Reuters: Iran's attempted satellite launch was a failure that fell far short of claimed successes, U.S. security officials said on Tuesday, but an analyst said the test still marked progress toward a potential weapon.
By Randall Mikkelsen
WASHINGTON (Reuters) – Iran's attempted satellite launch was a failure that fell far short of claimed successes, U.S. security officials said on Tuesday, but an analyst said the test still marked progress toward a potential weapon.
"The attempted launch failed," a U.S. intelligence official told Reuters, speaking on condition of anonymity.
"The vehicle failed shortly after liftoff and in no way reached its intended position," the official said. "It could be characterized as a dramatic failure."
A U.S. defense official gave a similar characterization of the test as unsuccessful.
But Charles Vick, a senior analyst for GlobalSecurity.org research group, said Iran appeared to have succeeded in igniting the second stage of its booster rocket and gained data that will help it perfect its launch system. The technology could also be used to develop a rocket capable of carrying nuclear weapons that could strike Europe or China, he said.
He based his assessments of the test on photographs, public reporting and earlier analyses.
"They're not there yet and that's to be expected but this is a step forward that has implications strategically," Vick said.
Iran, embroiled in a standoff with the West over its nuclear ambitions, said on Sunday it has put a dummy satellite into orbit on a home-grown rocket for the first time.
Iran denies Western accusations that it is developing nuclear weapons and says that it seeks nuclear technology to generate electricity.
Iranian television showed the rocket on its launch pad but did not show the actual lift-off.
Iran gave no description of the satellite's orbit, an indication it did not reach orbit but failed some time earlier, Vick said.
"The failed launch shows that the purported Iranian space program is in its nascent stages at best — they have a long way to go," the U.S. intelligence official said.

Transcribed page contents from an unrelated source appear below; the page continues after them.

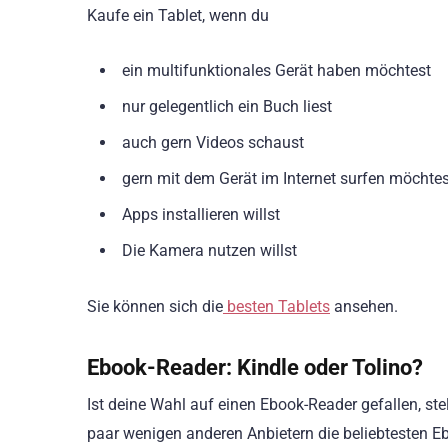
Kaufe ein Tablet, wenn du
ein multifunktionales Gerät haben möchtest
nur gelegentlich ein Buch liest
auch gern Videos schaust
gern mit dem Gerät im Internet surfen möchtes
Apps installieren willst
Die Kamera nutzen willst
Sie können sich die
besten Tablets
ansehen.
Ebook-Reader: Kindle oder Tolino?
Ist deine Wahl auf einen Ebook-Reader gefallen, ste
paar wenigen anderen Anbietern die beliebtesten Ebo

The test follows what appeared to be an unannounced test failure of the same Safir vehicle in February, Vick said. That was followed on the same day by the successful launch of another rocket in its space program.
The White House has called on Iran to stop testing ballistic missiles.
"The Iranian development and testing of rockets is troubling and raises further questions about their intentions," White House spokesman Gordon Johndroe said on Sunday.
The latest Iranian test was observed from a U.S. ship somewhere in the Gulf region and was headed toward the Indian Ocean, Vick said. He said the second stage ignited before another failure brought the rocket down — a step forward from the February test. Where it came down was unclear.
Vick said he had earlier identified seven flaws in the rocket design, which he declined to specify, and just one of them appeared clearly to have been fixed in the latest test. However, it appeared the dummy satellite was a flight-recorder box that sent back information to the launch officials.
"What Iran has said, in effect, they understand what went wrong from the telemetry dump that took place."
"That will probably key them into some of the issues of the design flaws," he said.
Despite the setback, Iran appeared within "reasonable striking distance" of meeting a previously stated goal of putting a domestically made research satellite into orbit by next March, Vick said.
Another U.S. official noted that the United States, China, the Soviet Union and India had all experienced launch failures on the way to successful space technology development.
"It does telegraph a message about their ability, even if it's on a very limited basis, to marshal a technology to produce a result," said the official.